When it comes to pandemics, the value of information to a person depends on the role they perform or chose to do: an outside onlooker; someone a patient knows; a relative of a patient; a relative of a person who passed away from the disease; a patient; a general practitioner; an infectious disease physician; a hospital administrator; a health minister; a life scientist; a microbiologist; etc. The role and information needs are what shapes a person's indicators for the selection of valuable information. It is specifically based on this that we acceptas valuable or reject asworthless information about the need to wear a medical mask, SARS-CoV-2 antibody testing, or treatment protocols. Depending on the role, in travelling from one end of the continuum to the other, all types of individuals will be encountered, from through-and-through skeptics to zealous proponents of vaccination and prevention.

Relevance. Information is considered relevant if it is of importance at a certain point in time. Essentially, here information is selected at the level of a person in a similar way as described in the previous section.

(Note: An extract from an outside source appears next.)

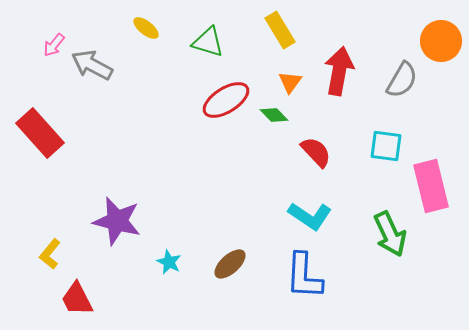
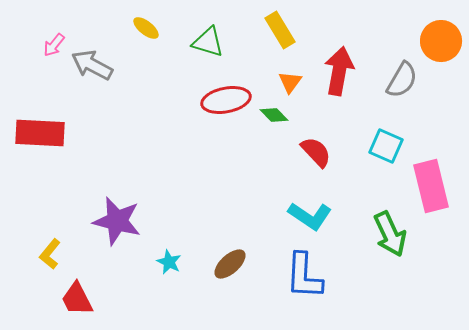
red ellipse: rotated 21 degrees clockwise
red rectangle: rotated 45 degrees counterclockwise
cyan square: rotated 16 degrees clockwise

Objectivity. Information can be objective or subjective, depending on whether it is in line with one's judgements. For instance, information in the statement that all residents of Ukraine have had COVID-19 is subjective, whereas information derived from specific statistical data from the Ministry of Healthcare on the number of patients is objective.

Reliability. Reliability is determined by the ability of information to objectively reflect processes and phenomena taking place in the world. For instance, if during a news broadcast or a talk show an expert mentions a prediction by a well-known futurologist that by 2035 the Earth's population will have achieved great progress in treating incurable diseases, this piece of information will definitely be viewed as unreliable, as it cannot be verified.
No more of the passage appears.